A parliamentary committee has recommended that Hindi be used as the primary language of instruction in technical and non-technical higher education institutions, such as IITs, in Hindi-speaking states, and the native language of each region of India. He said he recommended making the use of English optional.
Among the more than 100 recommendations made by the committee in its most recent report are the end of compulsory English language question paper in the recruitment examinations and adequate arrangement for Hindi translation in the orders of the high courts in Hindi-speaking states.
Earlier in this month, In its 11th report presented to President Droupadi Murmu, the Committee of Parliament on Official Language, headed by Union Home Minister Amit Shah, recommended that local languages should be given preference over English in all states.
The committee has drafted the recommendations as per the new National Education Policy (NEP) which suggested that the medium of instruction should either be official or regional languages.
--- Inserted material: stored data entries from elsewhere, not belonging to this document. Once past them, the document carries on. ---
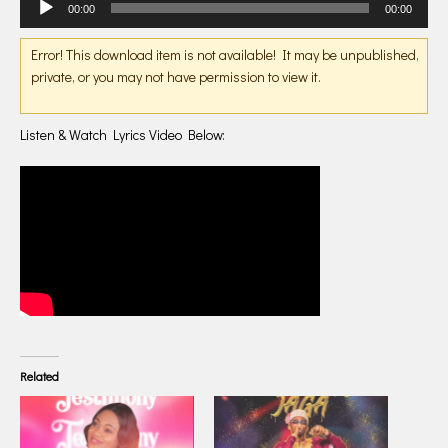
00:00
00:00
Player
Error! This download item is not available! It may be unpublished,
private, or you may not have permission to view it.
Listen & Watch Lyrics Video Below:
Related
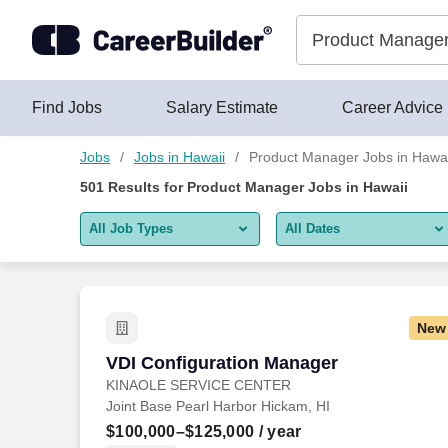
Skip to content
Jobs
Find Jobs
Salary Estimate
Career Advice
Jobs
Jobs in Hawaii
Product Manager Jobs in Hawai
501
Results for
Product Manager Jobs in Hawaii
All Job Types
All Dates
All job types
All Dates
Remote jobs only
Today
New
Last 2 days
VDI Configuration Manager
VDI Configuration Manager
KINAOLE SERVICE CENTER
Last week
Joint Base Pearl Harbor Hickam, HI
Last 2 weeks
$100,000–$125,000
/ year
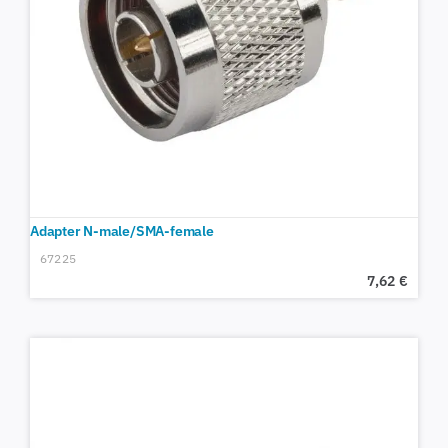
Adapter N-male/SMA-female
67225
7,62
€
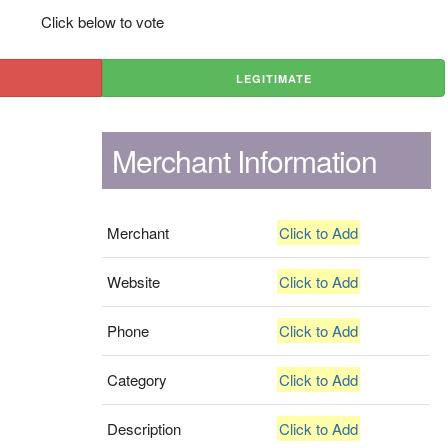
Click below to vote
LEGITIMATE
Merchant Information
Merchant
Click to Add
Website
Click to Add
Phone
Click to Add
Category
Click to Add
Description
Click to Add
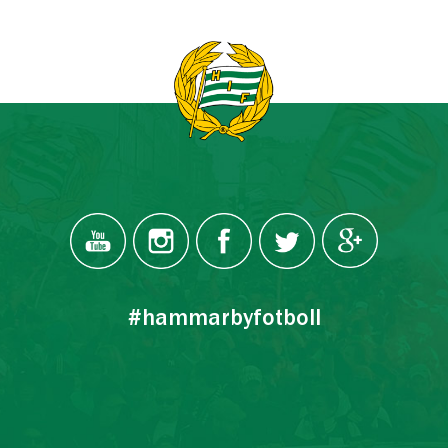
#hammarbyfotboll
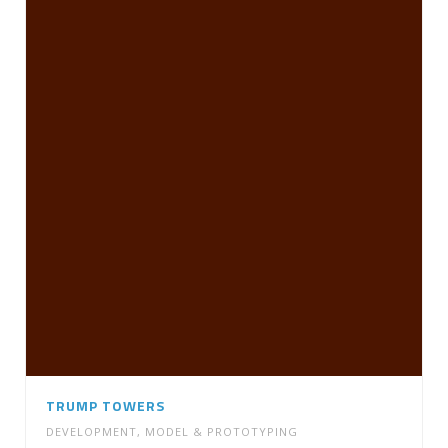
TRUMP TOWERS
DEVELOPMENT
,
MODEL & PROTOTYPING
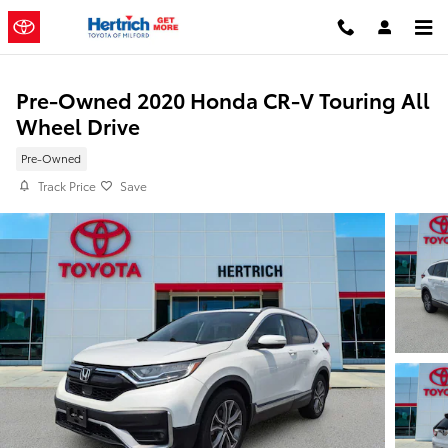
Skip to main content
Pre-Owned 2020 Honda CR-V Touring All
Wheel Drive
Pre-Owned
Track Price
Save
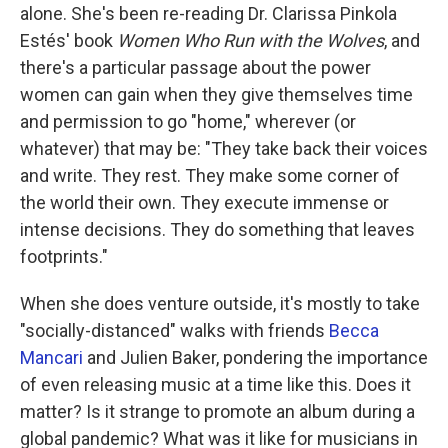
alone. She's been re-reading Dr. Clarissa Pinkola
Estés' book
Women Who Run with the Wolves
, and
there's a particular passage about the power
women can gain when they give themselves time
and permission to go "home," wherever (or
whatever) that may be: "They take back their voices
and write. They rest. They make some corner of
the world their own. They execute immense or
intense decisions. They do something that leaves
footprints."
When she does venture outside, it's mostly to take
"socially-distanced" walks with friends
Becca
Mancari
and Julien Baker, pondering the importance
of even releasing music at a time like this. Does it
matter? Is it strange to promote an album during a
global pandemic? What was it like for musicians in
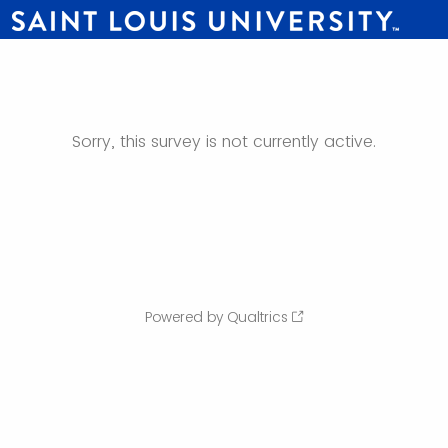
Sorry, this survey is not currently active.
Powered by Qualtrics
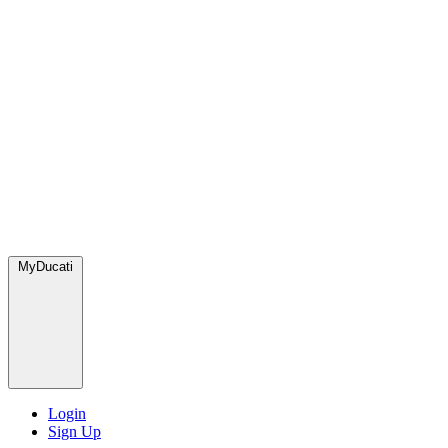
MyDucati
Login
Sign Up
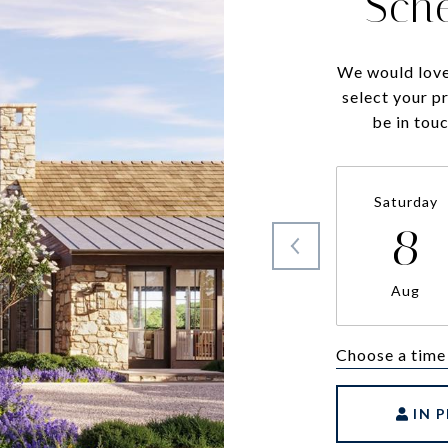
Sch
We would love
select your p
be in tou
Saturday
8
Aug
Choose a time
IN 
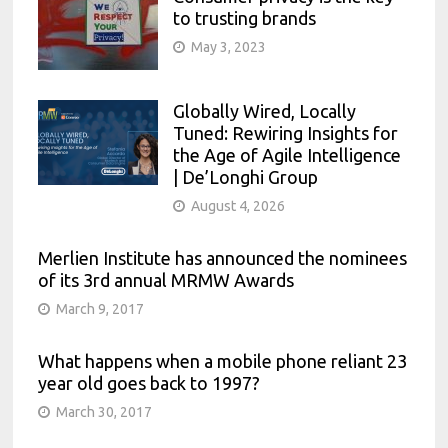
to trusting brands
May 3, 2023
Globally Wired, Locally
Tuned: Rewiring Insights for
the Age of Agile Intelligence
| De’Longhi Group
August 4, 2026
Merlien Institute has announced the nominees
of its 3rd annual MRMW Awards
March 9, 2017
What happens when a mobile phone reliant 23
year old goes back to 1997?
March 30, 2017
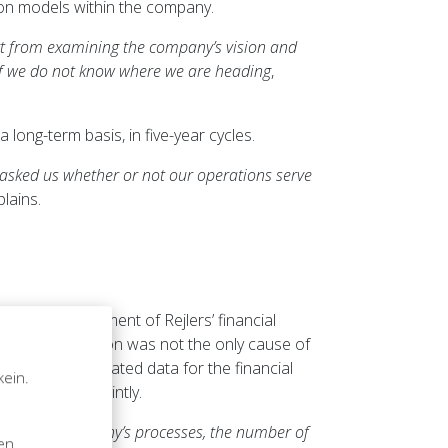
ion models within the company.
rt from examining the company’s vision and
if we do not know where we are heading
,
 long-term basis, in five-year cycles.
 asked us whether or not our operations serve
lains.
ate the development of Rejlers’ financial
ial administration was not the only cause of
sses that generated data for the financial
kein.
n was noted jointly.
n
all of the company’s processes, the number of
sen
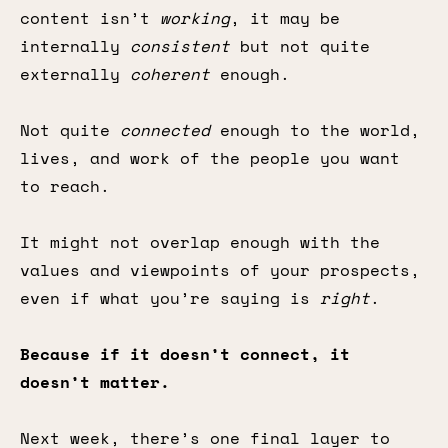
content isn’t
working
, it may be
internally
consistent
but not quite
externally
coherent
enough.
Not quite
connected
enough to the world,
lives, and work of the people you want
to reach.
It might not overlap enough with the
values and viewpoints of your prospects,
even if what you’re saying is
right
.
Because if it doesn’t connect, it
doesn’t matter.
Next week, there’s one final layer to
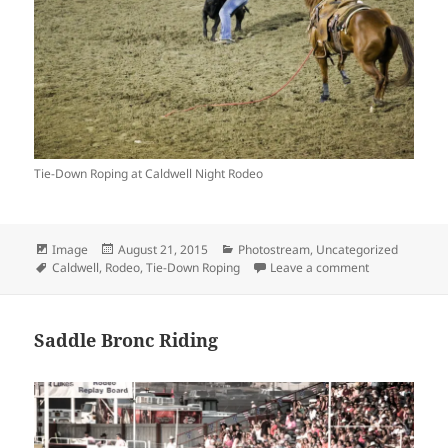
Tie-Down Roping at Caldwell Night Rodeo
Format
Posted
Categories
Image
August 21, 2015
Photostream
,
Uncategorized
Tags
on
on Tie-Down 
Caldwell
,
Rodeo
,
Tie-Down Roping
Leave a comment
Saddle Bronc Riding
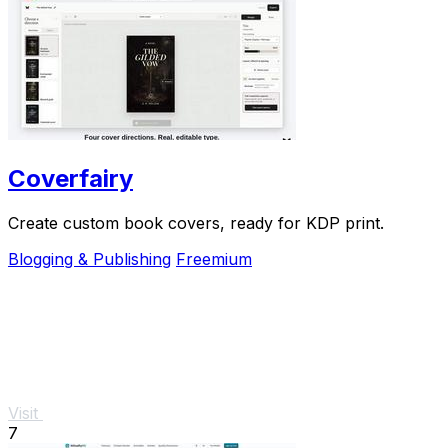
Coverfairy
Create custom book covers, ready for KDP print.
Blogging & Publishing
Freemium
Visit
7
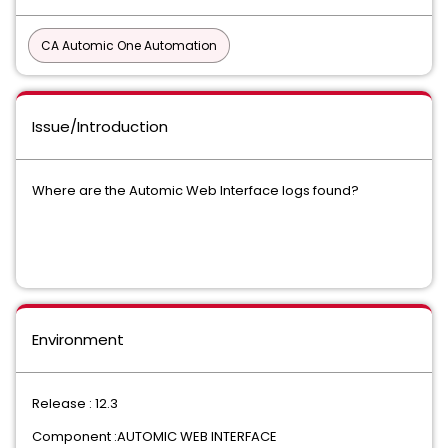
CA Automic One Automation
Issue/Introduction
Where are the Automic Web Interface logs found?
Environment
Release : 12.3
Component :AUTOMIC WEB INTERFACE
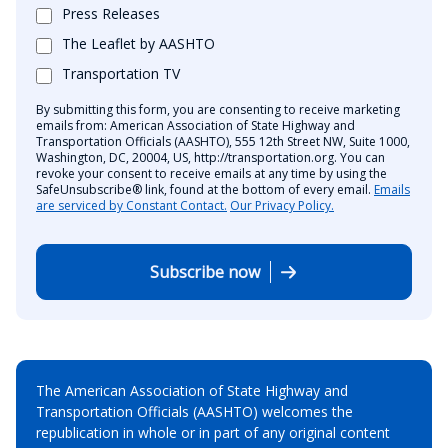
Press Releases
The Leaflet by AASHTO
Transportation TV
By submitting this form, you are consenting to receive marketing
emails from: American Association of State Highway and
Transportation Officials (AASHTO), 555 12th Street NW, Suite 1000,
Washington, DC, 20004, US, http://transportation.org. You can
revoke your consent to receive emails at any time by using the
SafeUnsubscribe® link, found at the bottom of every email.
Emails
are serviced by Constant Contact.
Our Privacy Policy.
Subscribe now
The American Association of State Highway and
Transportation Officials (AASHTO) welcomes the
republication in whole or in part of any original content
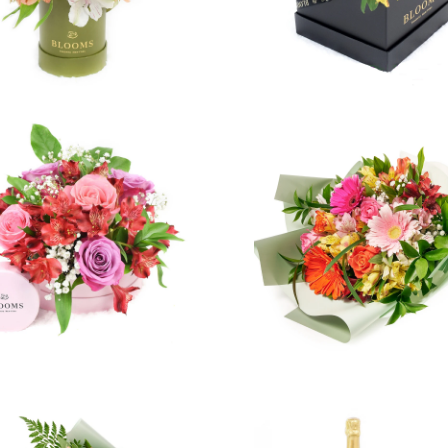
2 reviews
3 revie
$94.99
$49.99
from
4 reviews
8 revie
$42.99
$119.99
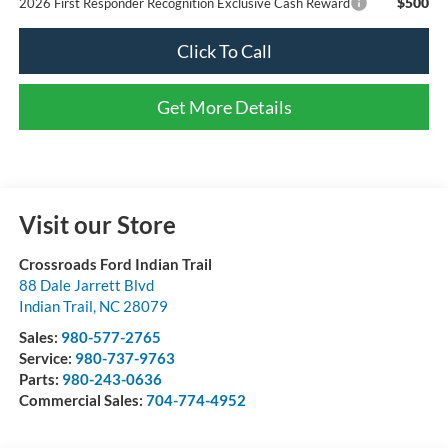
$500
2026 First Responder Recognition Exclusive Cash Reward
Click To Call
Get More Details
Visit our Store
Crossroads Ford Indian Trail
88 Dale Jarrett Blvd
Indian Trail
,
NC
28079
Sales:
980-577-2765
Service:
980-737-9763
Parts:
980-243-0636
Commercial Sales:
704-774-4952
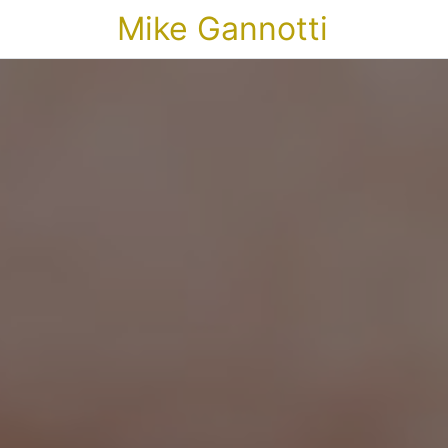
Mike Gannotti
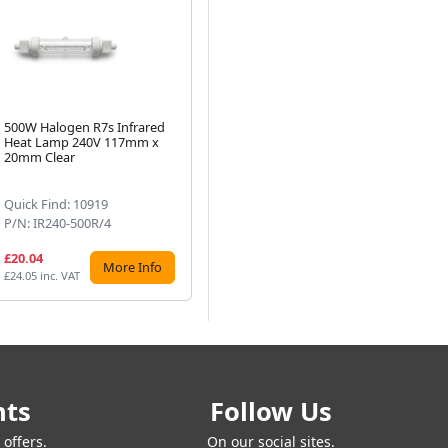
500W Halogen R7s Infrared
300W Halogen R7s Infrared
10
Heat Lamp 240V 117mm x
Heat Lamp - 240V, 117mm
He
Next
20mm Clear
Clear
10
Quick Find: 10919
Quick Find: 4775
Qu
P/N: IR240-500R/4
P/N: 13908R
P/
£20.04
£9.10
£1
More Info
More Info
£24.05 inc. VAT
£10.92 inc. VAT
£13
nts
Follow Us
offers.
On our social sites.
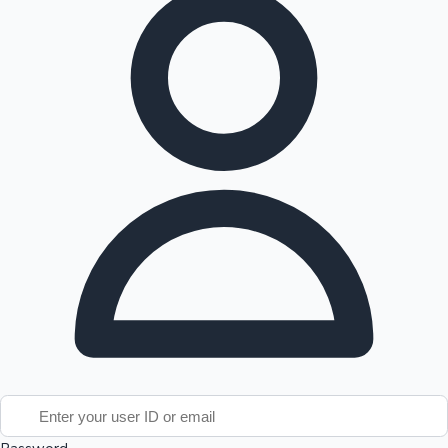
Tollywood News
Top 10 Indian Movies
The committee has recommended that Hindi should be given a respectable place in ‘A’ category states and it should be used 100 percent.
Further the panel recommended, The medium of instruction in IITs, central universities and Kendriya Vidyalayas in Hindi-speaking states should be Hindi and in other parts of India their respective local language. All states and Union territories are divided in three groups on the basis of progressive usage of Hindi.
Category ‘A’ consists of Uttar Pradesh, Bihar, Madhya Pradesh, Chhattisgarh, Uttarakhand, Jharkhand, Haryana, Himachal Pradesh, Rajasthan, Delhi and Andaman and Nicobar Islands whereas, Gujarat, Maharashtra, Punjab, and the Union territories of Chandigarh, Daman and Diu and Dadra and Nagar Haveli are in category ‘B’; and the rest of India is categorised as ‘C’.
The panel also highlighted that officers and employees in the central government who deliberately don’t work in Hindi in Hindi-speaking states should be warned and if they don’t perform despite warning, it should be reflected in their Annual Performance Assessment Report (APAR).